ASCOLI PICENO – «Comprendiamo le ragioni dei pescatori che peraltro sono anche le ragioni di tante altre categorie che vivono di mezzi, automezzi e quindi di benzina e gasolio, ma il fermo pesca di due mesi non sarebbe proprio possibile».
Tuona la Confcommercio per il tramite del direttore Giorgio Fiori sulla protesta dei pescatori per il caro gasolio, e contro la possibile risposta governativa che raddoppierebbe la durata del fermo pesca da un mese (luglio-agosto) a due mesi (giugno-agosto).

«Indubbiamente – aggiunge Fiori – al di là della motivata protesta, ciò metterebbe in ginocchio la categoria dei ristoratori specializzati, penalizzando l’intero comparto turistico».
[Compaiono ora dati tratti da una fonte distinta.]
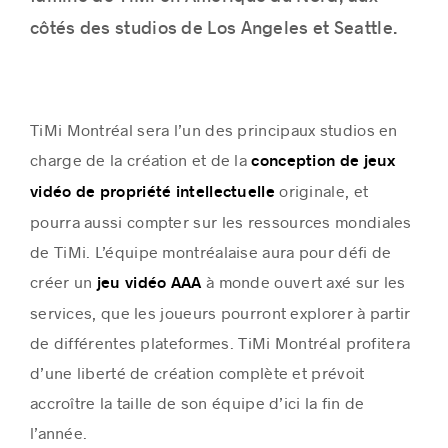
côtés des studios de Los Angeles et Seattle.
TiMi Montréal sera l’un des principaux studios en
charge de la création et de la
conception de jeux
originale, et
vidéo de propriété intellectuelle
pourra aussi compter sur les ressources mondiales
de TiMi. L’équipe montréalaise aura pour défi de
créer un
à monde ouvert axé sur les
jeu vidéo AAA
services, que les joueurs pourront explorer à partir
de différentes plateformes. TiMi Montréal profitera
d’une liberté de création complète et prévoit
accroître la taille de son équipe d’ici la fin de
l’année.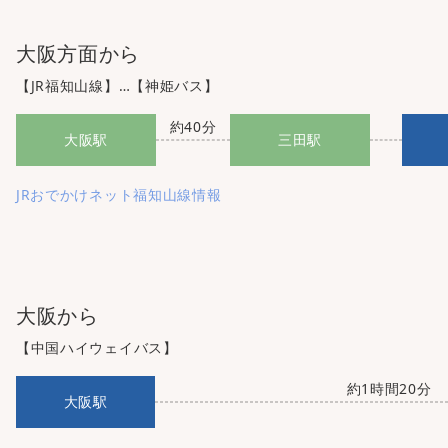
大阪方面から
【JR福知山線】…【神姫バス】
約40分
大阪駅
三田駅
JRおでかけネット福知山線情報
大阪から
【中国ハイウェイバス】
約1時間20分
大阪駅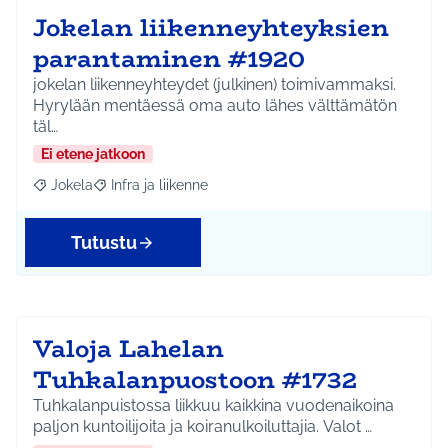
Jokelan liikenneyhteyksien
parantaminen #1920
jokelan liikenneyhteydet (julkinen) toimivammaksi.
Hyrylään mentäessä oma auto lähes välttämätön
täl…
Ei etene jatkoon
Jokela
Infra ja liikenne
Rajaa tulokset aihepiirin mukaan: Jokela
Rajaa tulokset teeman mukaan: Infra ja liikenne
Tutustu
Valoja Lahelan
Tuhkalanpuostoon #1732
Tuhkalanpuistossa liikkuu kaikkina vuodenaikoina
paljon kuntoilijoita ja koiranulkoiluttajia. Valot …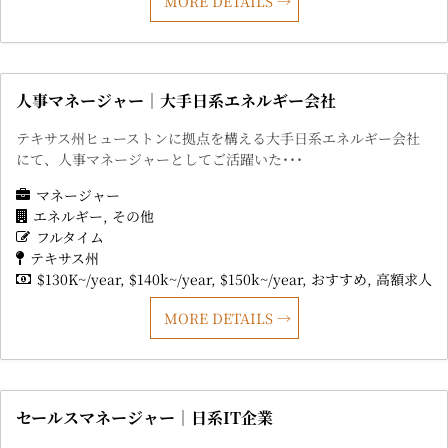
MORE DETAILS
人事マネージャー｜大手日系エネルギー会社
テキサス州ヒューストンに拠点を構える大手日系エネルギー会社
にて、人事マネージャーとしてご活躍いた･･･
マネージャー
エネルギー
その他
フルタイム
テキサス州
$130K~/year
$140k~/year
$150k~/year
おすすめ
高額求人
MORE DETAILS
セールスマネージャー｜日系IT企業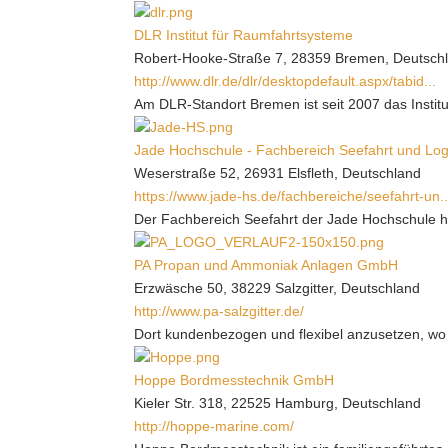
DLR Institut für Raumfahrtsysteme
Robert-Hooke-Straße 7, 28359 Bremen, Deutsch
http://www.dlr.de/dlr/desktopdefault.aspx/tabid...
Am DLR-Standort Bremen ist seit 2007 das Institu
Jade Hochschule - Fachbereich Seefahrt und Logi
Weserstraße 52, 26931 Elsfleth, Deutschland
https://www.jade-hs.de/fachbereiche/seefahrt-un..
Der Fachbereich Seefahrt der Jade Hochschule hat
PA Propan und Ammoniak Anlagen GmbH
Erzwäsche 50, 38229 Salzgitter, Deutschland
http://www.pa-salzgitter.de/
Dort kundenbezogen und flexibel anzusetzen, wo
Hoppe Bordmesstechnik GmbH
Kieler Str. 318, 22525 Hamburg, Deutschland
http://hoppe-marine.com/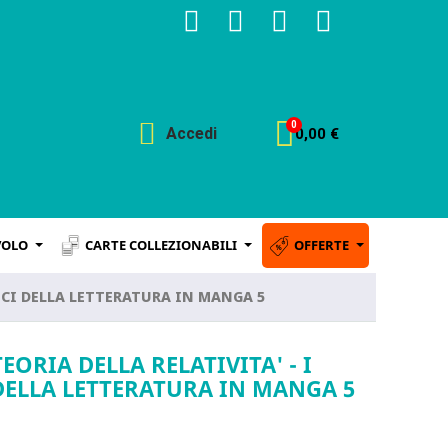
Accedi
0,00 €
VOLO
CARTE COLLEZIONABILI
OFFERTE
SICI DELLA LETTERATURA IN MANGA 5
TEORIA DELLA RELATIVITA' - I
DELLA LETTERATURA IN MANGA 5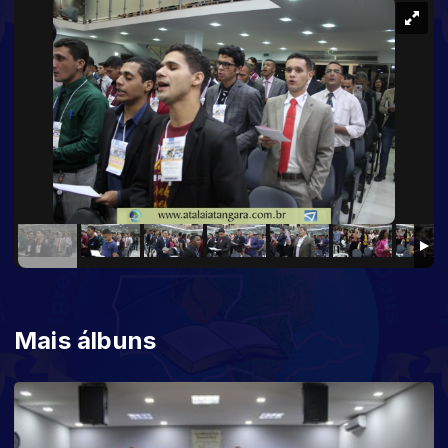
Mais álbuns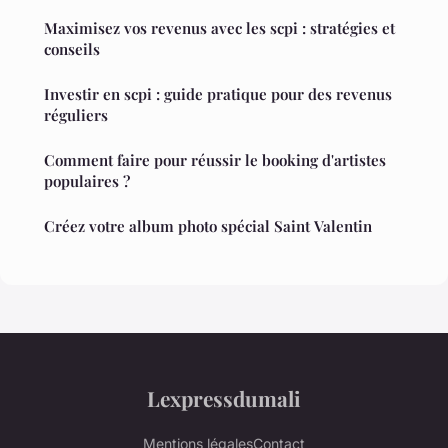
Maximisez vos revenus avec les scpi : stratégies et
conseils
Investir en scpi : guide pratique pour des revenus
réguliers
Comment faire pour réussir le booking d'artistes
populaires ?
Créez votre album photo spécial Saint Valentin
Lexpressdumali
Mentions légales
Contact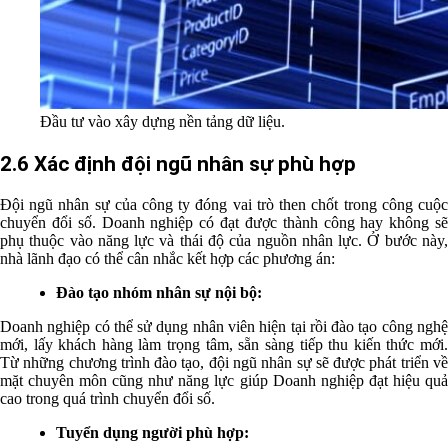
Đầu tư vào xây dựng nền tảng dữ liệu.
2.6 Xác định đội ngũ nhân sự phù hợp
Đội ngũ nhân sự của công ty đóng vai trò then chốt trong công cuộc
chuyển đổi số. Doanh nghiệp có đạt được thành công hay không sẽ
phụ thuộc vào năng lực và thái độ của nguồn nhân lực. Ở bước này,
nhà lãnh đạo có thể cân nhắc kết hợp các phương án:
Đào tạo nhóm nhân sự nội bộ:
Doanh nghiệp có thể sử dụng nhân viên hiện tại rồi đào tạo công nghệ
mới, lấy khách hàng làm trọng tâm, sẵn sàng tiếp thu kiến thức mới.
Từ những chương trình đào tạo, đội ngũ nhân sự sẽ được phát triển về
mặt chuyên môn cũng như năng lực giúp Doanh nghiệp đạt hiệu quả
cao trong quá trình chuyển đổi số.
Tuyển dụng người phù hợp: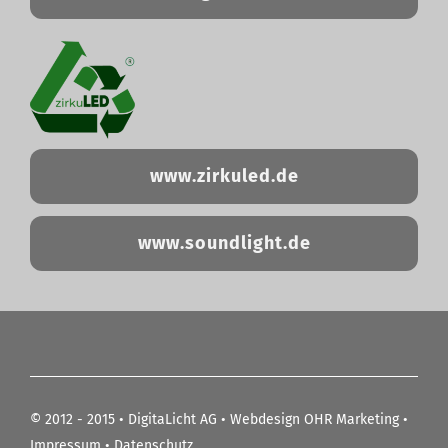
www.zirkuled.de
www.soundlight.de
© 2012 - 2015 •
DigitaLicht AG
•
Webdesign OHR Marketing
•
Impressum
•
Datenschutz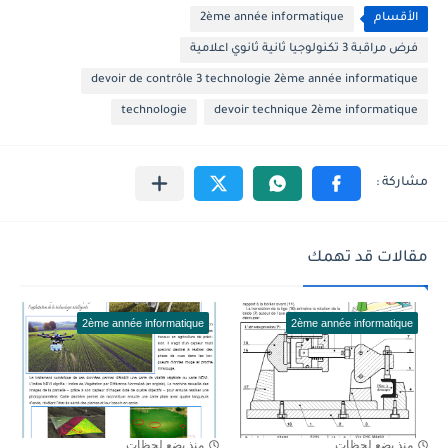
الأقسام
2ème année informatique
فرض مراقبة 3 تكنولوجيا ثانية ثانوي اعلامية
devoir de contrôle 3 technologie 2ème année informatique
technologie
devoir technique 2ème informatique
مقالات قد تهمك
2ème année informatique
2ème année informatique
منذ بضع لحظات
منذ بضع لحظات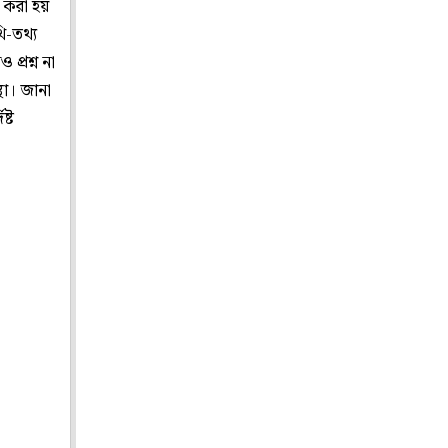
র করা হয়
ি-তথ্য
্রশ্ন না
া। জানা
ষ্ট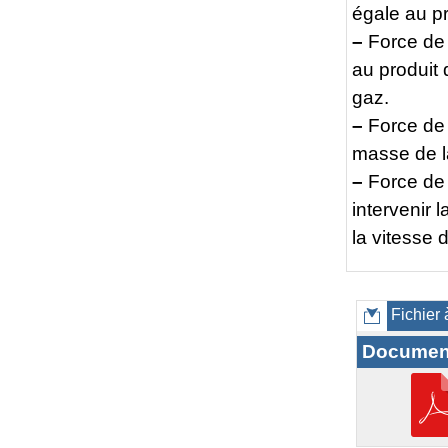
égale au p
–
Force de 
au produit 
gaz.
–
Force de p
masse de la
–
Force de f
intervenir 
la vitesse 
Fichier 
Documen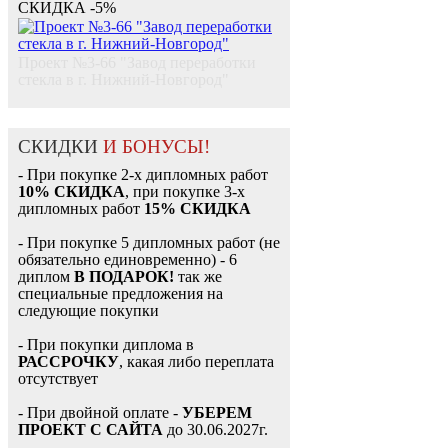
СКИДКА -5%
Проект №3-66 "Завод переработки
стекла в г. Нижний-Новгород"
СКИДКИ
И БОНУСЫ!
- При покупке 2-х дипломных работ
10% СКИДКА
, при покупке 3-х
дипломных работ
15% СКИДКА
- При покупке 5 дипломных работ (не
обязательно единовременно) - 6
диплом
В ПОДАРОК!
так же
специальные предложения на
следующие покупки
- При покупки диплома в
РАССРОЧКУ
, какая либо переплата
отсутствует
- При двойной оплате -
УБЕРЕМ
ПРОЕКТ С САЙТА
до 30.06.2027г.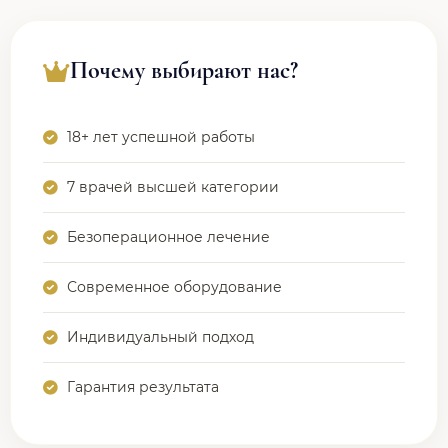
Почему выбирают нас?
18+ лет успешной работы
7 врачей высшей категории
Безоперационное лечение
Современное оборудование
Индивидуальный подход
Гарантия результата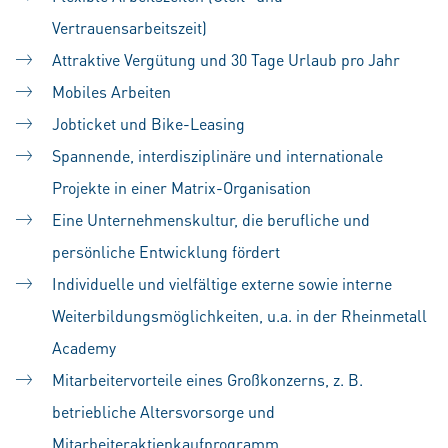
Vertrauensarbeitszeit)
Attraktive Vergütung und 30 Tage Urlaub pro Jahr
Mobiles Arbeiten
Jobticket und Bike-Leasing
Spannende, interdisziplinäre und internationale
Projekte in einer Matrix-Organisation
Eine Unternehmenskultur, die berufliche und
persönliche Entwicklung fördert
Individuelle und vielfältige externe sowie interne
Weiterbildungsmöglichkeiten, u.a. in der Rheinmetall
Academy
Mitarbeitervorteile eines Großkonzerns, z. B.
betriebliche Altersvorsorge und
Mitarbeiteraktienkaufprogramm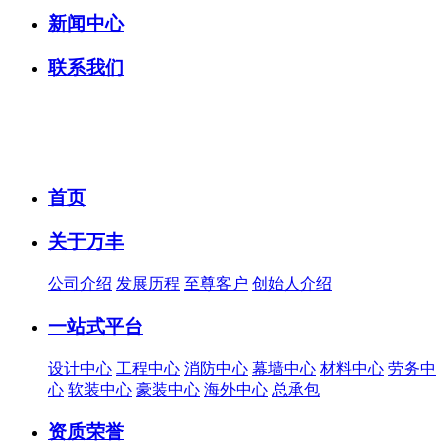
新闻中心
联系我们
首页
关于万丰
公司介绍
发展历程
至尊客户
创始人介绍
一站式平台
设计中心
工程中心
消防中心
幕墙中心
材料中心
劳务中
心
软装中心
豪装中心
海外中心
总承包
资质荣誉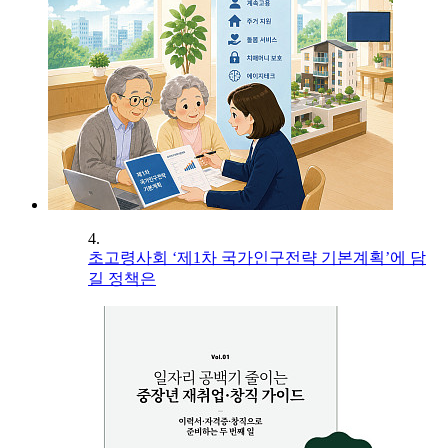
4.
초고령사회 ‘제1차 국가인구전략 기본계획’에 담
길 정책은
«Già da anni – aggiunge Fiori – protestiamo per un fermo pesca in piena stagione turistica, che però non andava oltre i 26 giorni ed ora se davvero si intende raddoppiarlo proprio non ci stiamo. La Confcommercio si è subito mobilitata intervenendo per il tramite della propria Confederazione Nazionale e della Fipe (Federazione Italiana Pubblici Esercizi) sul ministro delle Politiche Agricole e della pesca Luca Zaia, affinché venga scongiurato il blocco totale della pesca ed un fermo eccessivo ed affinché lo stesso ministro Zaia, di concerto con il collega ministro dello Sviluppo Economico Claudio Scajola individui piuttosto delle soluzioni per salvaguardare la sopravvivenza delle imprese della pesca, ma anche di quelle della ristorazione e turistiche in genere».
Fiori invita poi a fare fronte comune fra pescatori e ristorazione, contro il carogasolio, invitando l’amministrazione comunale di San Benedetto ad essere solidale con i pescatori (come ha fatto l’assessore Settimio Capriotti) ma anche con i ristoratori.